The 9,000-square-foot brick manor house, which has seven bedrooms and 5½ bathrooms, is approached by a long, private road adjacent to the David Weld Sanctuary. Postilio said the property is about 50 feet above sea level, fortified by a new steel and stone sea wall. "As you drive in, it just transports you into another time and place," said Conlon.
The home was completed in 1935 when Nissequogue drew vacationers like Lionel Barrymore, Buster Keaton and Irving Berlin. It has modern features like an elevator and central air conditioning, while also maintaining classical details like a grand, winding staircase to the second floor and intricately carved Colonial door pediments and crown molding throughout.
All the bathrooms have been updated since the current owner bought the house in 1984, though some original marble fixtures have been preserved. A buyer may want to update the kitchen, the listing agents said. Adding to the period charm is the gunite pool that overlooks the Sound with a pool house, creating a Gatsby-esque feel, said Postilio.

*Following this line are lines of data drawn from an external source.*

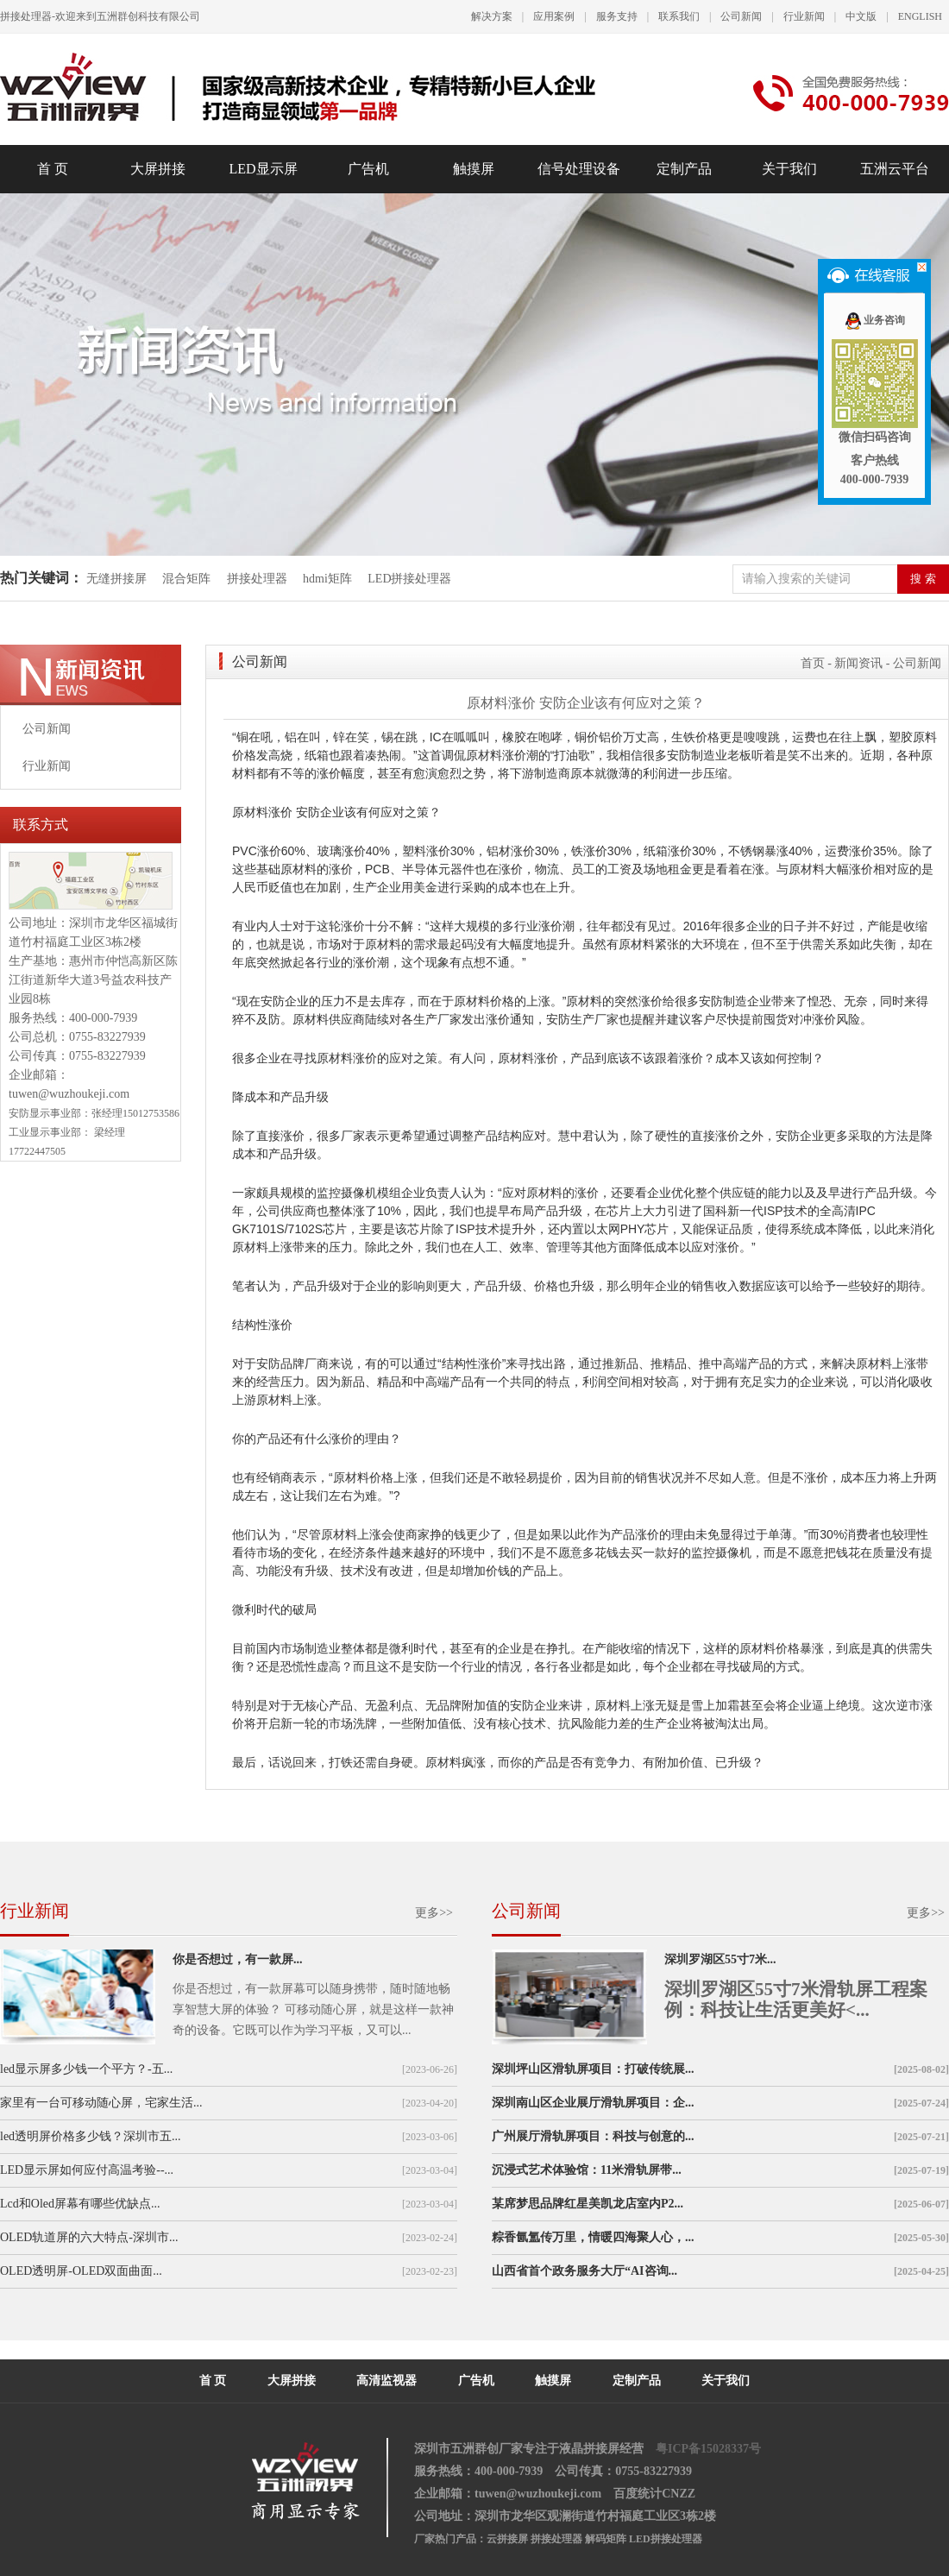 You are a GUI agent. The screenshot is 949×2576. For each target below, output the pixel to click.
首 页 (52, 168)
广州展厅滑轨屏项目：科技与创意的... (593, 2136)
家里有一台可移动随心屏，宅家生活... (101, 2102)
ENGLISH (920, 16)
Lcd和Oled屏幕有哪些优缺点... (80, 2203)
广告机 (368, 168)
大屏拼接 (157, 168)
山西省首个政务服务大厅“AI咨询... (584, 2270)
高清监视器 (386, 2380)
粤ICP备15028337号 (708, 2448)
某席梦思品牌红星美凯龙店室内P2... (587, 2203)
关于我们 (789, 168)
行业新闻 (804, 16)
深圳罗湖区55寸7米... (720, 1959)
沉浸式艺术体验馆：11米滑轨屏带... (587, 2169)
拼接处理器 (257, 578)
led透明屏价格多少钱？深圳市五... (90, 2136)
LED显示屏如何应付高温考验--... (86, 2169)
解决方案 (491, 16)
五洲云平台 (894, 168)
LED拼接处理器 (409, 578)
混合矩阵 (186, 578)
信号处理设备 (578, 168)
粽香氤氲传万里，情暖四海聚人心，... (593, 2237)
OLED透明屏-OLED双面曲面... (81, 2270)
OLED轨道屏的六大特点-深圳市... (89, 2237)
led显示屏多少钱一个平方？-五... (86, 2069)
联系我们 (679, 16)
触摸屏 (473, 168)
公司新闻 (741, 16)
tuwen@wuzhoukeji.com (69, 1093)
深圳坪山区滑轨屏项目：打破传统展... (593, 2069)
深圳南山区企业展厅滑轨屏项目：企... (593, 2102)
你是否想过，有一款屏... (238, 1959)
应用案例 (554, 16)
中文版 (861, 16)
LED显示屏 (263, 168)
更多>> (434, 1912)
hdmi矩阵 (327, 578)
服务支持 (617, 16)
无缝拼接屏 (118, 578)
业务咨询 (874, 320)
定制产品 (684, 168) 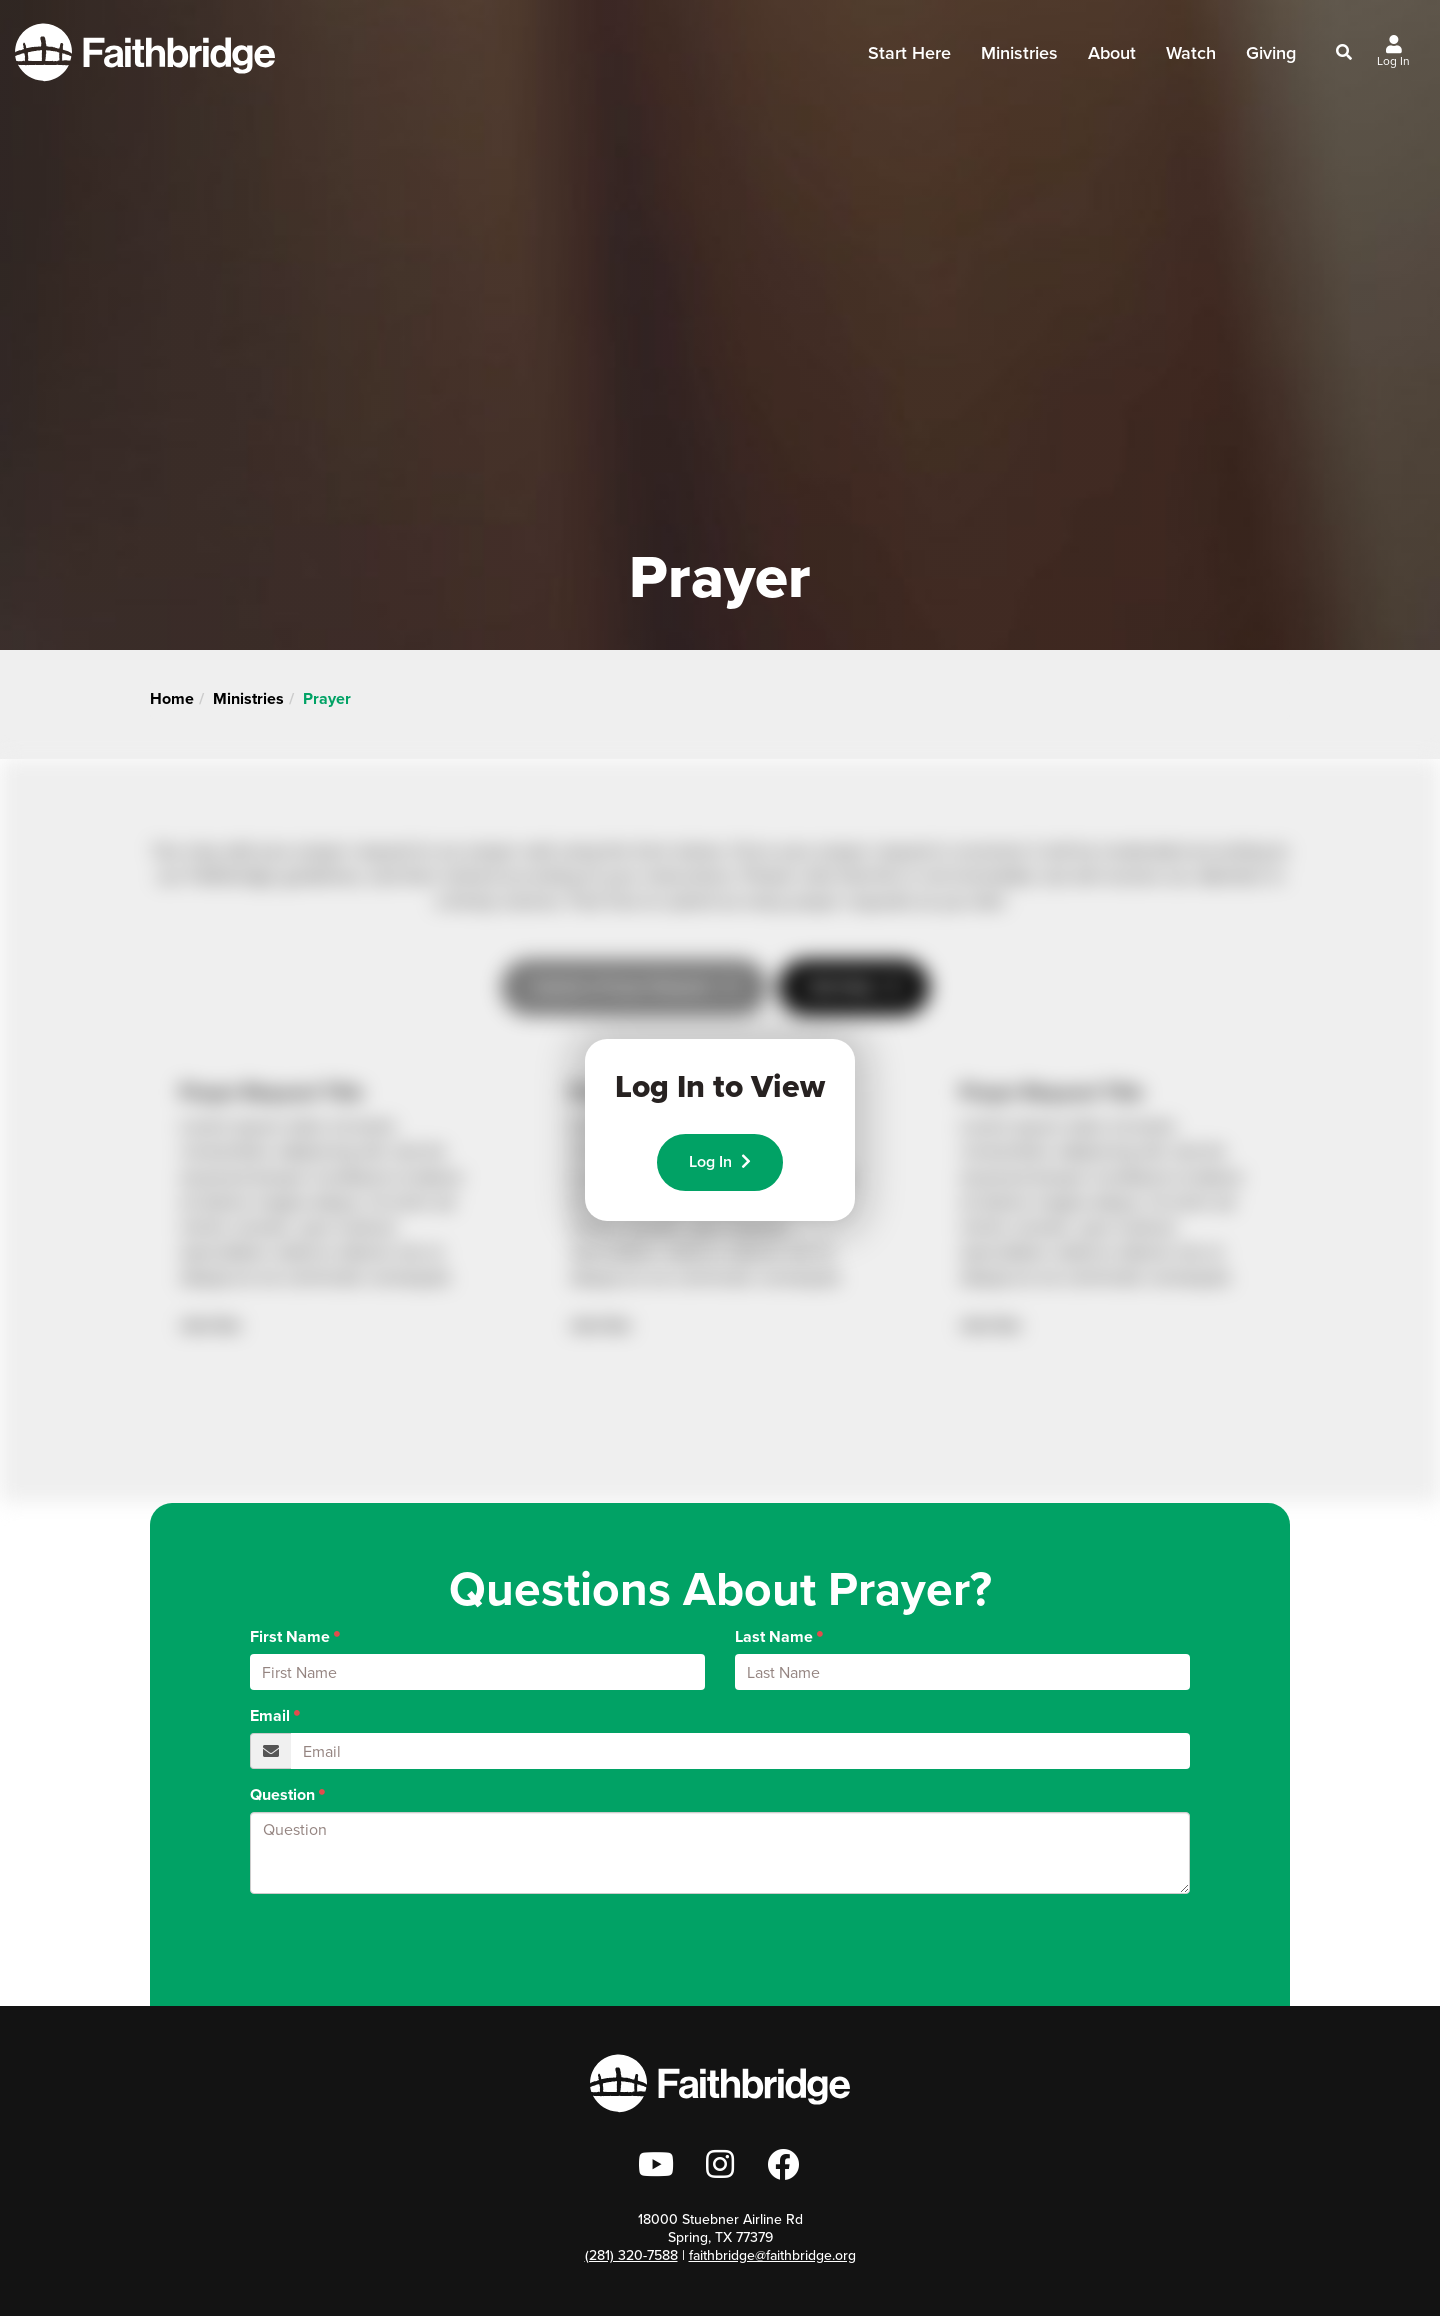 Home (172, 698)
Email (270, 1716)
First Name (290, 1637)
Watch (1191, 53)
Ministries (1019, 59)
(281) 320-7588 (631, 2255)
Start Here (909, 59)
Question (282, 1795)
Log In (720, 1161)
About (1112, 59)
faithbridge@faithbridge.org (772, 2255)
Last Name (774, 1637)
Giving (1271, 53)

"One of my favorite rooms is the smallest, an adorable unique round room that was intended to use for arranging flowers," Conlon said. "The house also has a full attic and when you climb the stairs, you can go up to a cupola to get even more breathtaking views. The cupola itself is a local landmark as you can see it from the water."
Postilio and Conlon, who own a home in the area, have called Nissequogue an alternative to the Hamptons, with its unique combination of sandy town beaches, a private yacht club, equestrian center, golf course and two local vineyards, as well as the still operational, 163-year-old St. James General Store nearby.
The current owner, who didn’t want to be named, is selling because he’s downsizing. "What I will miss most about living at this property are the glorious sunrises, the majestic sunsets, the ever-changing backdrop of Long Island Sound, and the way time seems to slow down here," he said. "It’s paradise."
The estate is located in the Smithtown School District. Annual real estate taxes are $120,361.